John E. Pepper, Jr., ’60 BA
You are the quintessential servant leader. For 39 years at Procter & Gamble, you proved that companies can do well by doing good. Honestly and earnestly, you created a culture that respected all and required their best. As Senior Fellow of the Corporation and Vice President for Finance and Administration, you brought these values to Yale and inspired all who work here. An exemplary citizen, you have led the National Underground Railroad Freedom Center and the Cincinnati Youth Initiative, and helped many other civic organizations. In every job and every voluntary role you have assumed, you have taught your colleagues what really matters. We, who value so highly your devoted service, with pride, gratitude, and delight award you yet another Yale degree, Doctor of Humane Letters.
You have radically changed the long-dominant vision of Jewish mysticism. You have pioneered by suggesting that Gnosticism is a belated version of earlier Jewish speculations, and you have intimated that we may yet discover an archaic Jewish religion that predates almost all of our written sources. We are honored to recognize your scholarly contributions in the field of Judaic studies and your wisdom that provides insight into the religious impulses of humanity at large by bestowing on you the degree of Doctor of Divinity.
Peter H. Raven
Your career has focused on studying and preserving biodiversity, protecting the environment, and understanding the interrelatedness and co-evolution of plants, animals and insects. You have transformed the oldest public garden in the United States, the Missouri Botanical Garden, into the world’s leading research center for the study of tropical rain forests. Your own research and service spans the globe, as you work tirelessly to promote science, save the rapidly disappearing forests of the tropics and their endowments of species, and call attention to the unprecedented risks of climate change. You are a prolific writer, a gifted teacher, and a visionary leader. For all these accomplishments, we are pleased to confer this degree of Doctor of Science.

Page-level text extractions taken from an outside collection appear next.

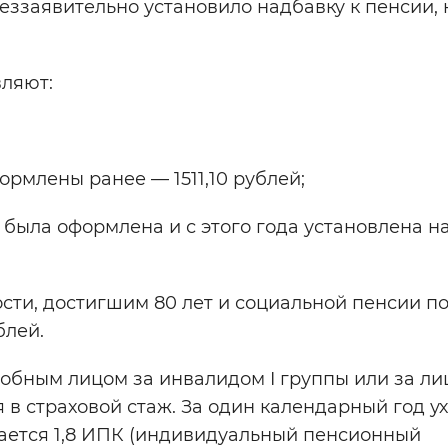
еззаявительно установило надбавку к пенсии, 
вляют:
рмлены ранее — 1511,10 рублей;
 была оформлена и с этого года установлена н
ости, достигшим 80 лет и социальной пенсии п
блей.
обным лицом за инвалидом I группы или за ли
 в страховой стаж. За один календарный год ух
вается 1,8 ИПК (индивидуальный пенсионный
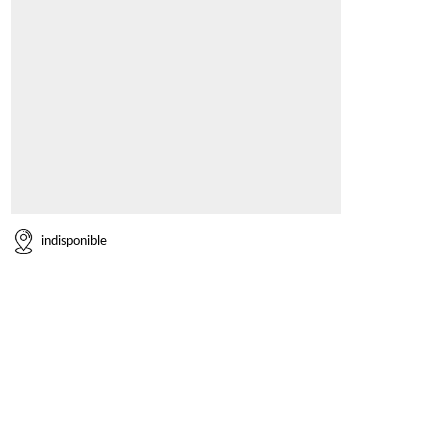
indisponible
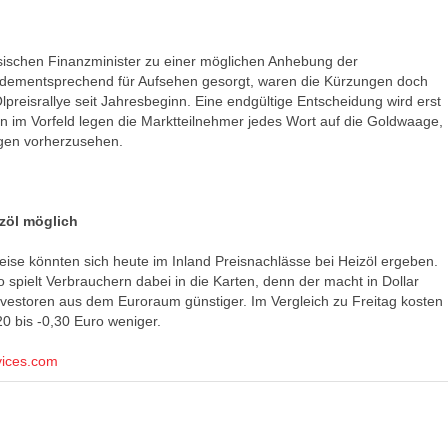
ischen Finanzminister zu einer möglichen Anhebung der
dementsprechend für Aufsehen gesorgt, waren die Kürzungen doch
lpreisrallye seit Jahresbeginn. Eine endgültige Entscheidung wird erst
on im Vorfeld legen die Marktteilnehmer jedes Wort auf die Goldwaage,
gen vorherzusehen.
zöl möglich
eise könnten sich heute im Inland Preisnachlässe bei Heizöl ergeben.
o spielt Verbrauchern dabei in die Karten, denn der macht in Dollar
nvestoren aus dem Euroraum günstiger. Im Vergleich zu Freitag kosten
20 bis -0,30 Euro weniger.
vices.com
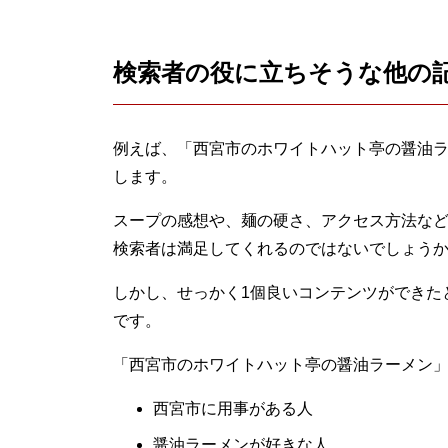
検索者の役に立ちそうな他の
例えば、「西宮市のホワイトハット亭の醤油
します。
スープの感想や、麺の硬さ、アクセス方法な
検索者は満足してくれるのではないでしょう
しかし、せっかく1個良いコンテンツができた
です。
「西宮市のホワイトハット亭の醤油ラーメン
西宮市に用事がある人
醤油ラーメンが好きな人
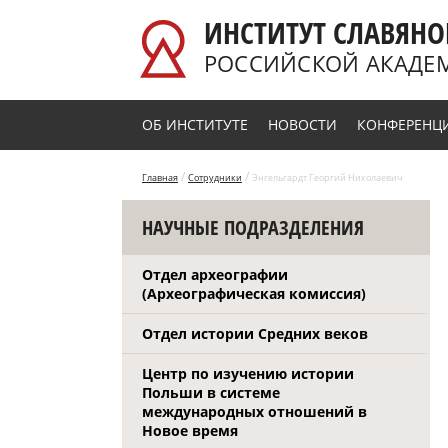
Перейти к основному содержанию
ИНСТИТУТ СЛАВЯНО
РОССИЙСКОЙ АКАДЕ
ОБ ИНСТИТУТЕ
НОВОСТИ
КОНФЕРЕНЦ
/
/
Главная
Сотрудники
Энгельгардт Георгий Николаевич
НАУЧНЫЕ ПОДРАЗДЕЛЕНИЯ
Отдел археографии
(Археографическая комиссия)
Отдел истории Средних веков
Центр по изучению истории
Польши в системе
международных отношений в
Новое время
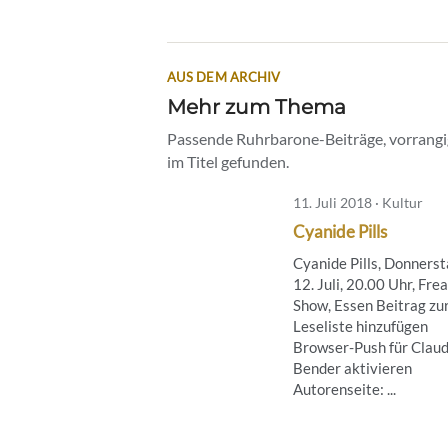
AUS DEM ARCHIV
Mehr zum Thema
Passende Ruhrbarone-Beiträge, vorrangig
im Titel gefunden.
11. Juli 2018 · Kultur
Cyanide Pills
Cyanide Pills, Donnerst
12. Juli, 20.00 Uhr, Fre
Show, Essen Beitrag zu
Leseliste hinzufügen
Browser-Push für Claud
Bender aktivieren
Autorenseite: ...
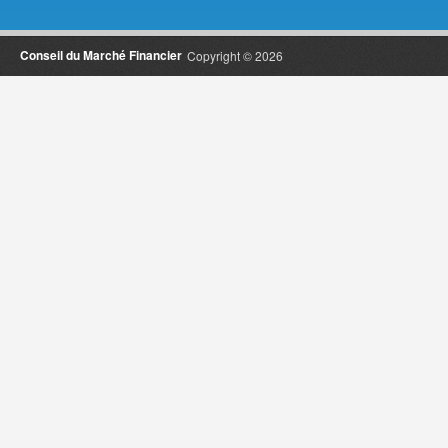
Conseil du Marché Financier
Copyright © 2026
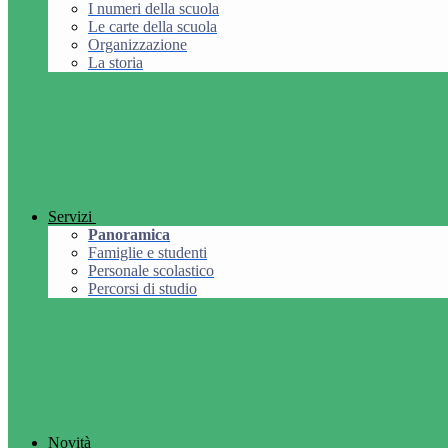
I numeri della scuola
Le carte della scuola
Organizzazione
La storia
Servizi
Panoramica
Famiglie e studenti
Personale scolastico
Percorsi di studio
Novità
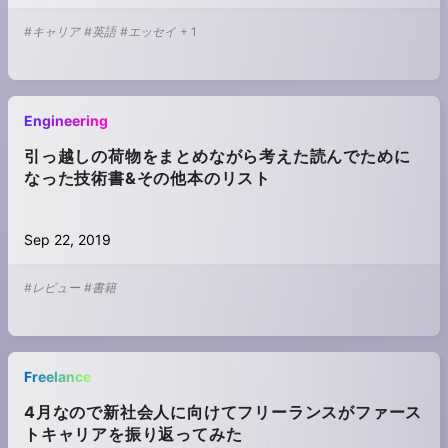
#キャリア
#英語
#エッセイ
+
1
Engineering
引っ越しの荷物をまとめながら考えた読んでために
なった技術書&その他本のリスト
Sep 22, 2019
#レビュー
#書籍
Freelance
4月なので新社会人に向けてフリーランスがファース
トキャリアを振り返ってみた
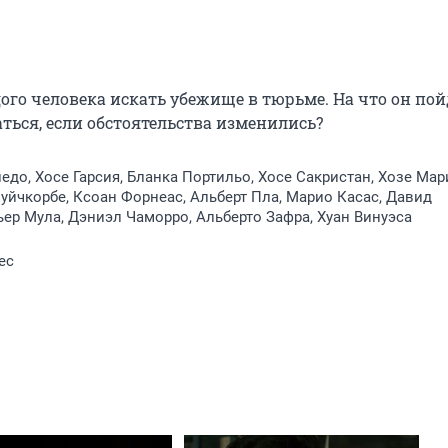
о человека искать убежище в тюрьме. На что он пойд
аться, если обстоятельства изменились?
едо, Хосе Гарсия, Бланка Портильо, Хосе Сакристан, Хозе Мар
Пуйчкорбе, Ксоан Форнеас, Альберт Пла, Марио Касас, Давид
ьер Мула, Дэниэл Чаморро, Альберто Зафра, Хуан Винуэса
ес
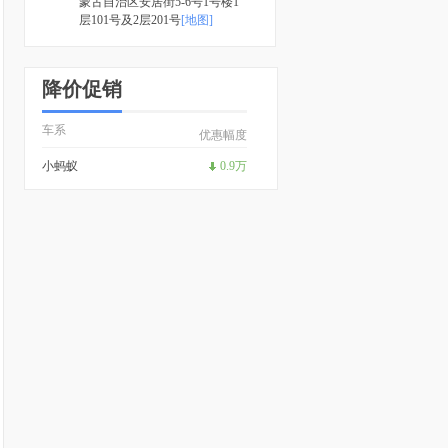
蒙古自治区安居街5-6号1号楼1
层101号及2层201号
[地图]
降价促销
车系
优惠幅度
小蚂蚁
0.9万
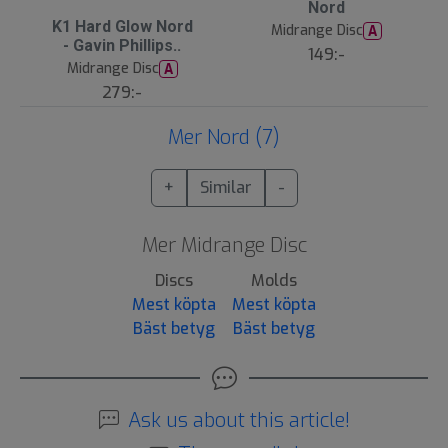
Nord
K1 Hard Glow Nord
Midrange Disc
A
- Gavin Phillips..
149:-
Midrange Disc
A
279:-
Mer Nord (7)
+
Similar
-
Mer Midrange Disc
Discs
Molds
Mest köpta
Mest köpta
Bäst betyg
Bäst betyg
Ask us about this article!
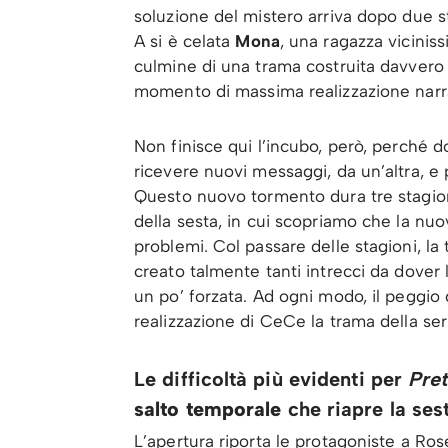
soluzione del mistero arriva dopo due s
A si è celata
Mona
, una ragazza viciniss
culmine di una trama costruita davvero 
momento di massima realizzazione narrat
Non finisce qui l’incubo, però, perché 
ricevere nuovi messaggi, da un’altra, e 
Questo nuovo tormento dura tre stagion
della sesta, in cui scopriamo che la nu
problemi. Col passare delle stagioni, la
creato talmente tanti intrecci da dover 
un po’ forzata. Ad ogni modo, il peggio
realizzazione di CeCe la trama della seri
Le difficoltà più evidenti per
Pret
salto temporale
che riapre la ses
L’apertura riporta le protagoniste a Ro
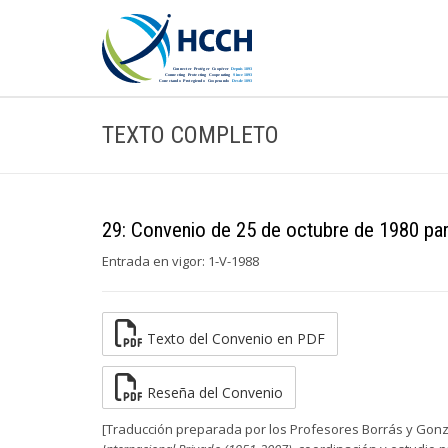
TEXTO COMPLETO
29: Convenio de 25 de octubre de 1980 para 
Entrada en vigor: 1-V-1988
Texto del Convenio en PDF
Reseña del Convenio
[Traducción preparada por los Profesores Borrás y Gonz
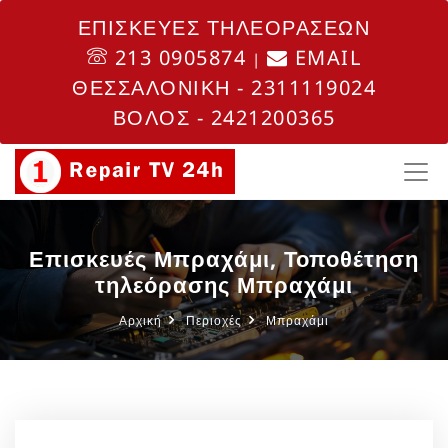
ΕΠΙΣΚΕΥΕΣ ΤΗΛΕΟΡΑΣΕΩΝ
213 0905874
EMAIL
|
ΘΕΣΣΑΛΟΝΙΚΗ - 2311119024
ΒΟΛΟΣ - 2421200365
Επισκευές Μπραχάμι, Τοποθέτηση
τηλεόρασης Μπραχάμι
Αρχική
Περιοχές
Μπραχάμι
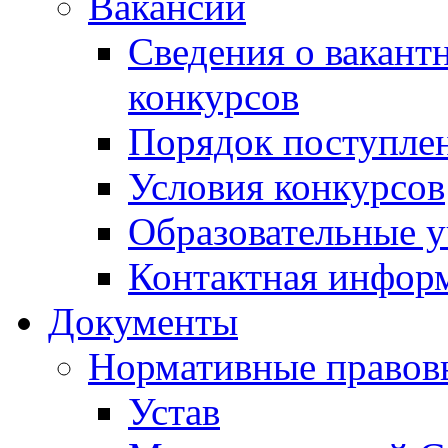
Вакансии
Сведения о вакант
конкурсов
Порядок поступлен
Условия конкурсов
Образовательные 
Контактная инфор
Документы
Нормативные правов
Устав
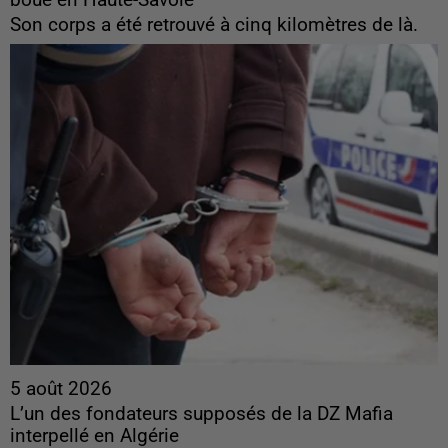
Son corps a été retrouvé à cinq kilomètres de là.
5 août 2026
L’un des fondateurs supposés de la DZ Mafia
interpellé en Algérie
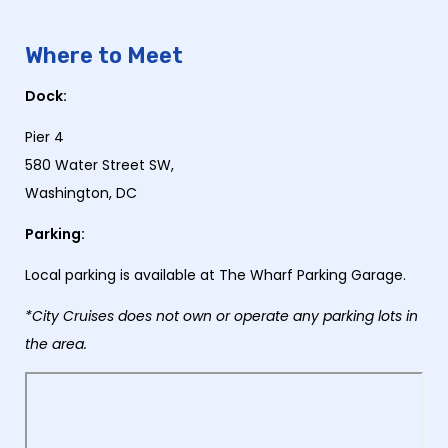
Where to Meet
Dock:
Pier 4
580 Water Street SW,
Washington, DC
Parking:
Local parking is available at The Wharf Parking Garage.
*City Cruises does not own or operate any parking lots in
the area.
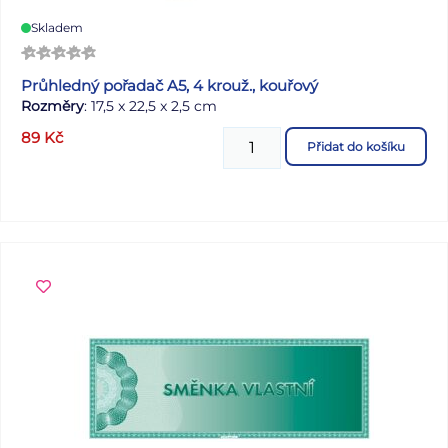
Skladem
Průhledný pořadač A5, 4 krouž., kouřový
Rozměry
: 17,5 x 22,5 x 2,5 cm
89
Kč
Přidat do košíku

You have captured the complexity of modern life and given it voice in unforgettable characters. Your works explore the dark side of our existence, probe our modern disillusionment, and attack the false values that have corroded society. You have written plays that puzzle and provoke us. With generous spirit, you have shared your knowledge with countless aspiring playwrights — teaching, coaching, and mentoring. You bring honor to Yale by accepting this degree of Doctor of Letters.
Sandra Day O’Connor
From your childhood on a western ranch to your leading role on the nation’s highest court, you have demonstrated self-reliance, independence, intelligence, and wisdom. Undaunted by the lack of opportunity for women lawyers, you made your own way in legal practice, politics, and public service. As the first woman appointed to the Supreme Court of the United States, you worked tirelessly to find the moderate, middle ground. Your judicial pragmatism has helped to keep the law a living thing, evolving and changing as the world changes, serving society well. You are a judge of the people and for the people. We are pleased to recognize your influence on the law and your contribution to society with this degree of Doctor of Laws.